(DATASET ENTRIES begins)

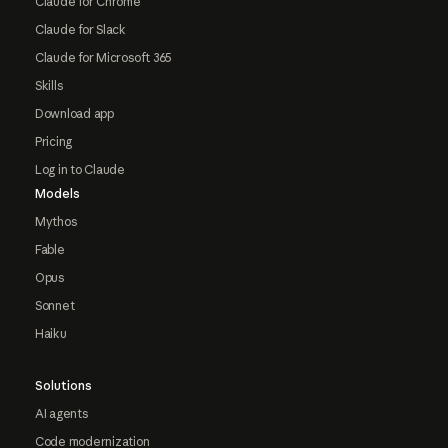
Claude for Chrome
Claude for Slack
Claude for Microsoft 365
Skills
Download app
Pricing
Log in to Claude
Models
Mythos
Fable
Opus
Sonnet
Haiku
Solutions
AI agents
Code modernization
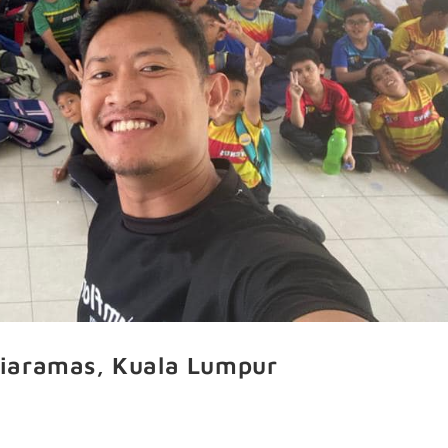
iaramas, Kuala Lumpur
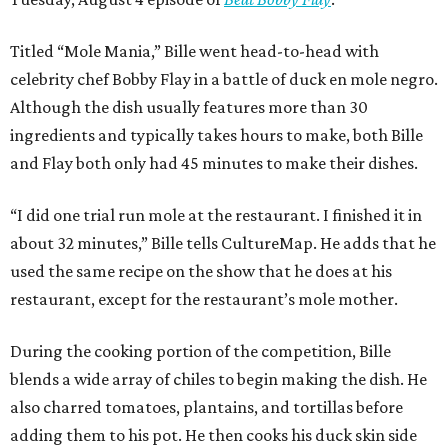
Titled “Mole Mania,” Bille went head-to-head with
celebrity chef Bobby Flay in a battle of duck en mole negro.
Although the dish usually features more than 30
ingredients and typically takes hours to make, both Bille
and Flay both only had 45 minutes to make their dishes.
“I did one trial run mole at the restaurant. I finished it in
about 32 minutes,” Bille tells CultureMap. He adds that he
used the same recipe on the show that he does at his
restaurant, except for the restaurant’s mole mother.
During the cooking portion of the competition, Bille
blends a wide array of chiles to begin making the dish. He
also charred tomatoes, plantains, and tortillas before
adding them to his pot. He then cooks his duck skin side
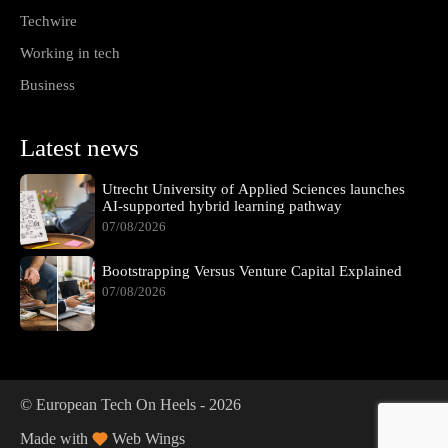
Techwire
Working in tech
Business
Latest news
Utrecht University of Applied Sciences launches
AI-supported hybrid learning pathway
07/08/2026
Bootstrapping Versus Venture Capital Explained
07/08/2026
© European Tech On Heels -
2026
Made with
Web Wings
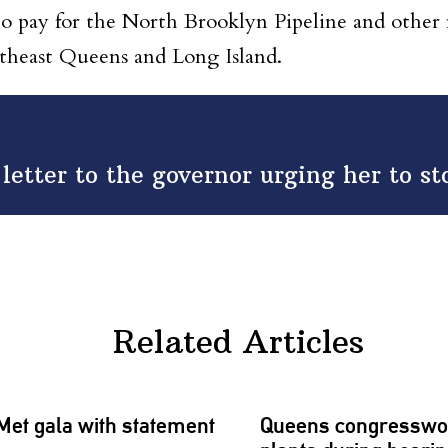
s to pay for the North Brooklyn Pipeline and other
utheast Queens and Long Island.
 letter to the governor urging her to s
Related Articles
Met gala with statement
Queens
congressw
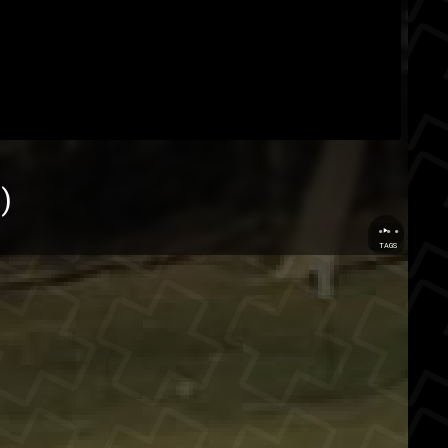
r
)
...
TAGS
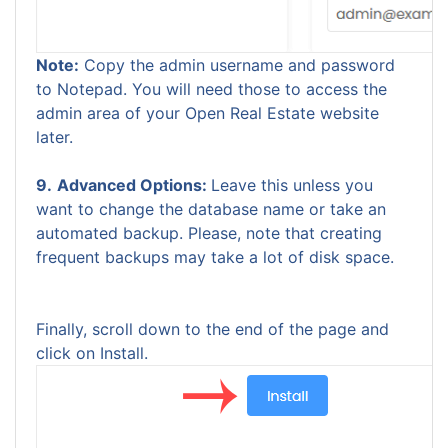
Note:
Copy the admin username and password
to Notepad. You will need those to access the
admin area of your Open Real Estate website
later.
9.
Advanced Options:
Leave this unless you
want to change the database name or take an
automated backup. Please, note that creating
frequent backups may take a lot of disk space.
Finally, scroll down to the end of the page and
click on Install.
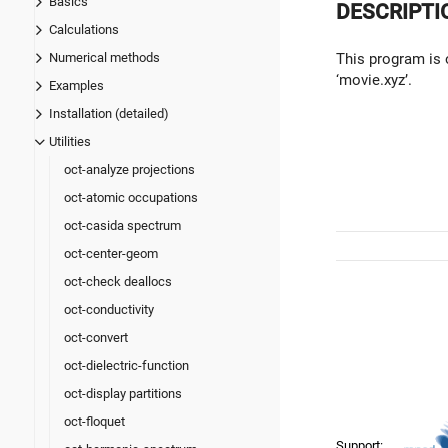
Basics
DESCRIPTI
Calculations
This program is 
Numerical methods
‘movie.xyz’.
Examples
Installation (detailed)
Utilities
oct-analyze projections
oct-atomic occupations
oct-casida spectrum
oct-center-geom
oct-check deallocs
oct-conductivity
oct-convert
oct-dielectric-function
oct-display partitions
oct-floquet
Support:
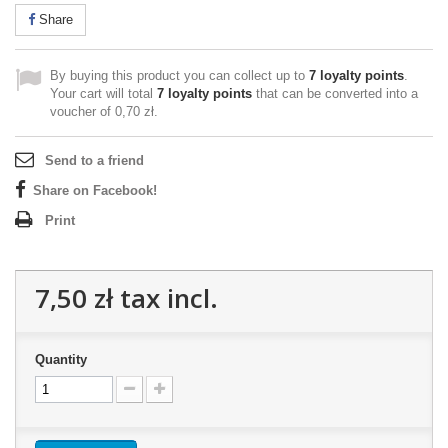
Share
By buying this product you can collect up to
7
loyalty points
.
Your cart will total
7
loyalty points
that can be converted into a
voucher of
0,70 zł
.
Send to a friend
Share on Facebook!
Print
7,50 zł
tax incl.
Quantity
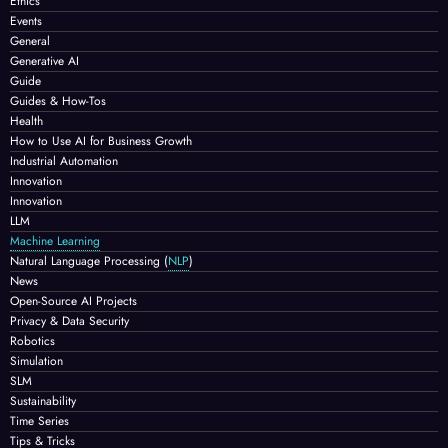
Ethics
Events
General
Generative AI
Guide
Guides & How-Tos
Health
How to Use AI for Business Growth
Industrial Automation
Innovation
Innovation
LLM
Machine Learning
Natural Language Processing
(
NLP
)
News
Open-Source AI Projects
Privacy & Data Security
Robotics
Simulation
SLM
Sustainability
Time Series
Tips & Tricks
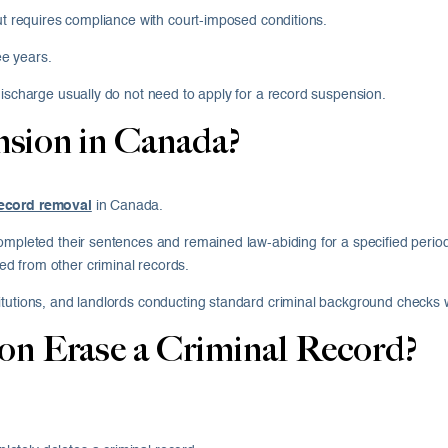
but requires compliance with court-imposed conditions.
e years.
discharge usually do not need to apply for a record suspension.
nsion in Canada?
record removal
in Canada.
ompleted their sentences and remained law-abiding for a specified period
d from other criminal records.
itutions, and landlords conducting standard criminal background checks 
on Erase a Criminal Record?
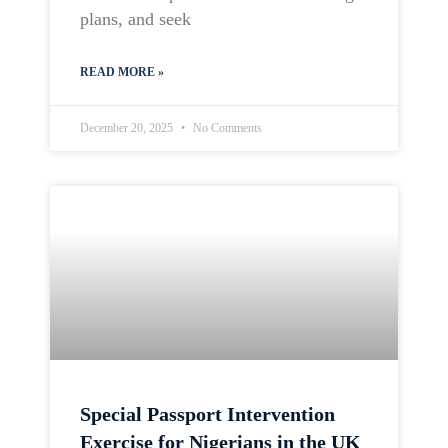
plans, and seek
READ MORE »
December 20, 2025
No Comments
Special Passport Intervention
Exercise for Nigerians in the UK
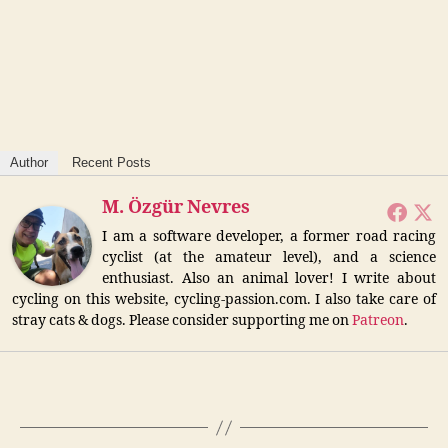
Author
Recent Posts
M. Özgür Nevres
I am a software developer, a former road racing
cyclist (at the amateur level), and a science
enthusiast. Also an animal lover! I write about
cycling on this website, cycling-passion.com. I also take care of
stray cats & dogs. Please consider supporting me on
Patreon
.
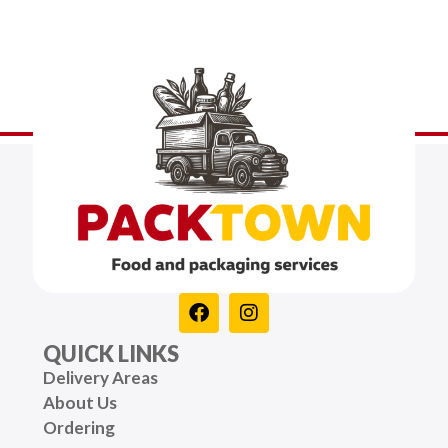
QUICK LINKS
Delivery Areas
About Us
Ordering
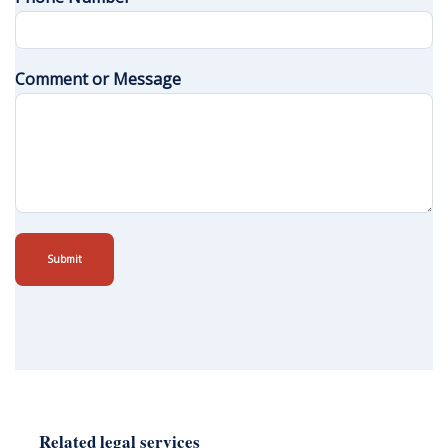
Comment or Message
Submit
Related legal services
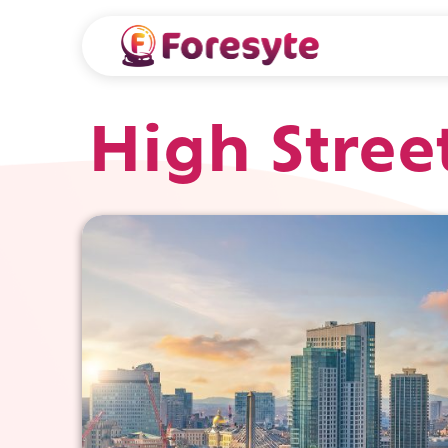
High Stree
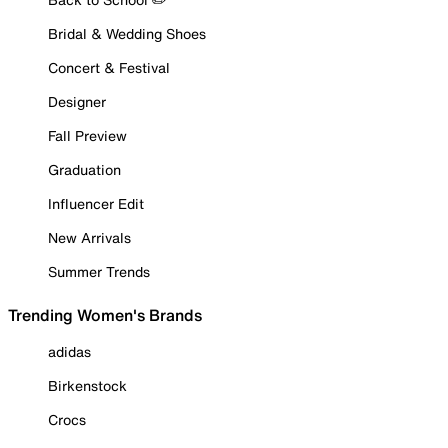
Bridal & Wedding Shoes
Concert & Festival
Designer
Fall Preview
Graduation
Influencer Edit
New Arrivals
Summer Trends
Trending Women's Brands
adidas
Birkenstock
Crocs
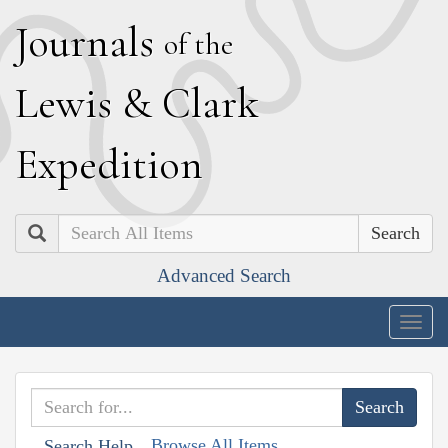
J
ournals
of the
L
ewis
&
C
lark
E
xpedition
Search
Advanced Search
Togg
navig
Browse All Items
Search Help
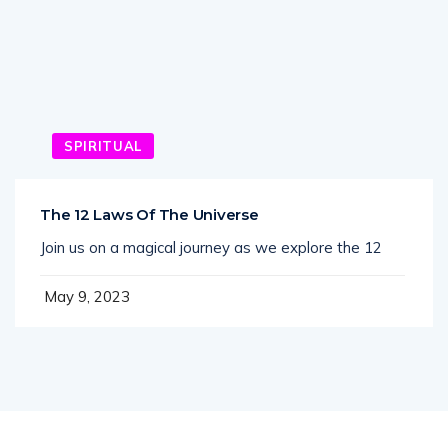
SPIRITUAL
The 12 Laws Of The Universe
Join us on a magical journey as we explore the 12
May 9, 2023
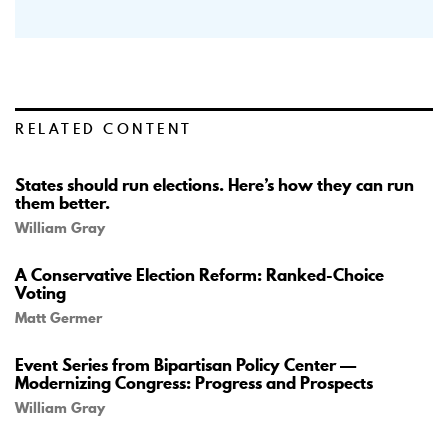
RELATED CONTENT
States should run elections. Here’s how they can run
them better.
William Gray
A Conservative Election Reform: Ranked-Choice
Voting
Matt Germer
Event Series from Bipartisan Policy Center —
Modernizing Congress: Progress and Prospects
William Gray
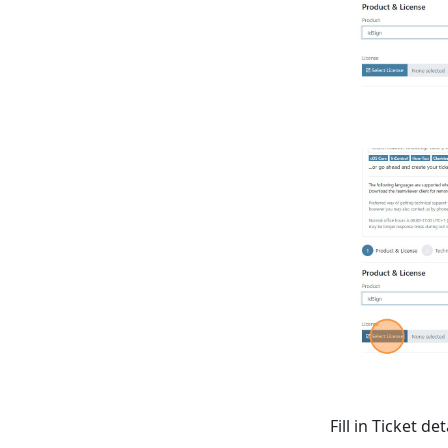
Fill in Ticket det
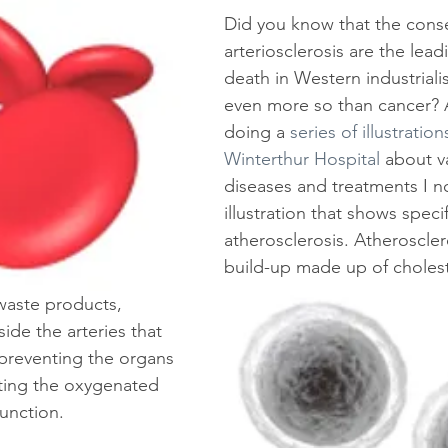
Did you know that the cons
arteriosclerosis are the lead
death in Western industriali
even more so than cancer? A
doing a 
series of illustration
Winterthur Hospital
 about v
diseases and treatments I n
illustration that shows specif
atherosclerosis. Atheroscler
build-up made up of choleste
 waste products, 
side the arteries that 
 preventing the organs 
ting the oxygenated 
unction.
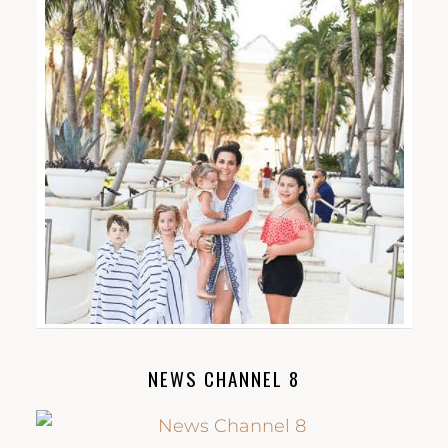
NEWS CHANNEL 8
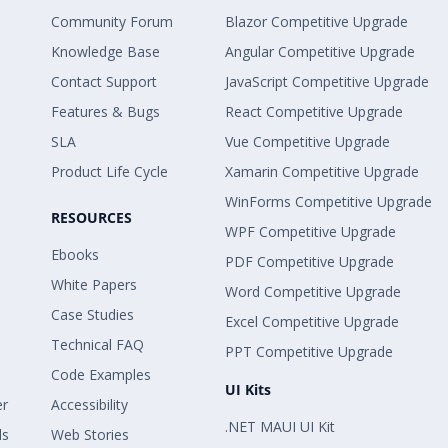
Community Forum
Blazor Competitive Upgrade
Knowledge Base
Angular Competitive Upgrade
Contact Support
JavaScript Competitive Upgrade
Features & Bugs
React Competitive Upgrade
SLA
Vue Competitive Upgrade
Product Life Cycle
Xamarin Competitive Upgrade
WinForms Competitive Upgrade
RESOURCES
WPF Competitive Upgrade
Ebooks
PDF Competitive Upgrade
White Papers
Word Competitive Upgrade
Case Studies
Excel Competitive Upgrade
Technical FAQ
PPT Competitive Upgrade
Code Examples
UI Kits
er
Accessibility
.NET MAUI UI Kit
ls
Web Stories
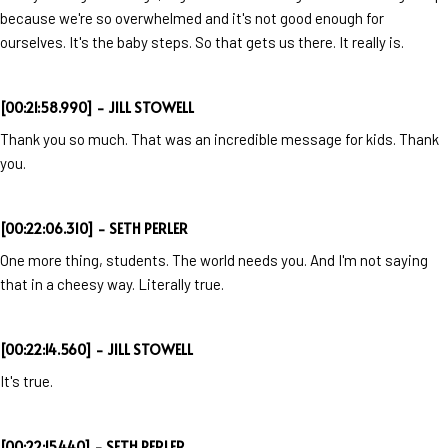
because we're so overwhelmed and it's not good enough for
ourselves. It's the baby steps. So that gets us there. It really is.
[00:21:58.990] - JILL STOWELL
Thank you so much. That was an incredible message for kids. Thank
you.
[00:22:06.310] - SETH PERLER
One more thing, students. The world needs you. And I'm not saying
that in a cheesy way. Literally true.
[00:22:14.560] - JILL STOWELL
It's true.
[00:22:15.440] - SETH PERLER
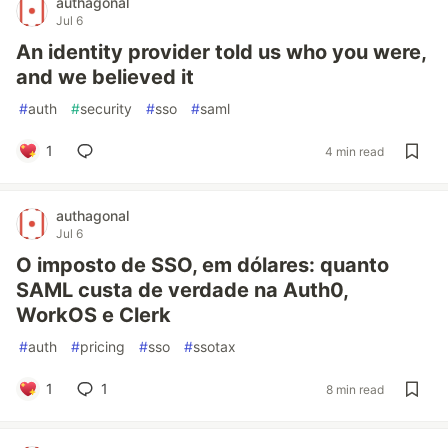
authagonal
Jul 6
An identity provider told us who you were,
and we believed it
#
auth
#
security
#
sso
#
saml
1
4 min read
authagonal
Jul 6
O imposto de SSO, em dólares: quanto
SAML custa de verdade na Auth0,
WorkOS e Clerk
#
auth
#
pricing
#
sso
#
ssotax
1
1
8 min read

(DATASET ENTRIES ends)

TASK STATEMENT:
Your answer must be everything above from the line with "but requires compliance" down to the line with "Summer Trends", word for word, and no pictures.

TASK SOLUTION:
but requires compliance with court-imposed conditions.
e years.
discharge usually do not need to apply for a record suspension.
nsion in Canada?
record removal
in Canada.
ompleted their sentences and remained law-abiding for a specified period
d from other criminal records.
itutions, and landlords conducting standard criminal background checks 
on Erase a Criminal Record?
plans, and seek
READ MORE »
December 20, 2025
No Comments
Special Passport Intervention
Exercise for Nigerians in the UK
Author
Recent Posts
M. Özgür Nevres
I am a software developer, a former road racing
cyclist (at the amateur level), and a science
enthusiast. Also an animal lover! I write about
cycling on this website, cycling-passion.com. I also take care of
stray cats & dogs. Please consider supporting me on
Patreon
.
QUICK LINKS
Delivery Areas
About Us
Ordering
Comment or Message
Submit
Related legal services
High Stree
Bridal & Wedding Shoes
Concert & Festival
Designer
Fall Preview
Graduation
Influencer Edit
New Arrivals
Summer Trends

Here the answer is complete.